The law, which was the distinct expression of the interests of the capitalist, upheld his right to do all this. Yet if the workers protested; if they sought to improve their condition by joining in that community of action called a strike, the same code of laws adjudged them criminals. At once, the whole power of law, with its police, military and judges, descended upon them, and either drove them back to their tasks or consigned them to prison.

The conditions under which the capitalists made their profits, and under which the workers had to toil, were very oppressive to the workers. The hours of work at that period were from sunrise to sunset. Usually this rule, especially in the seasons of long days, required twelve, and very often fourteen and sixteen, hours a day. Yet the so-called statesmen and the pretentious cultured and refined classes of the day, saw nothing wrong in this exploitation. The reason was obvious. Their power, their elegant mansions, their silks and satins, their equipage and superior opportunities for enjoyment all were based upon the sweat and blood of these so-called free white men, women and children of the North, who toiled even harder than the chattel black slave of the South, and who did not receive a fraction of the care and thought bestowed, as a corrollary of property, upon the black slave. Already the capitalists of the North had a slavery system in force far more effective than the chattel system of the South—a system the economic superiority of which was destined to overthrow that of black slavery.

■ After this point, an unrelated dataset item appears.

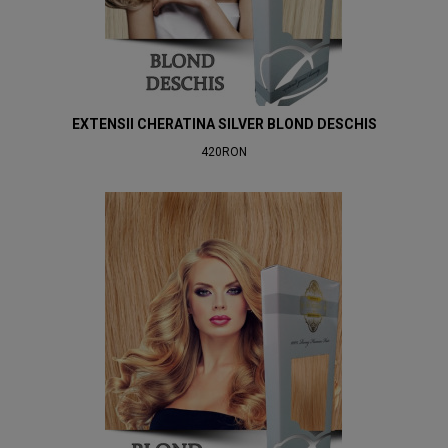
EXTENSII CHERATINA SILVER BLOND DESCHIS
420RON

Most historians, taking their cue from the intellectual subserviency demanded of them by the ruling propertied classes, delight in picturing those times as "the good old times," when the capitalists were benevolent and amiable, and the workers lived in peace and plenty.

AN INCESSANT WARFARE.

History in the main, thus far, has been an institution for the propagation of lies. The truth is that for thousands of years back, since the private property system came into existence, an incessant, uncompromising warfare has been going on between oppressors and oppressed. Apart from the class distinctions and the bitterness manifested in settlement and colonial times in this country— reference to which has been given in earlier chapters—the whole of the nineteenth century, and thus far of this century, has been a continuous industrial struggle. It has been the real warfare of modern times.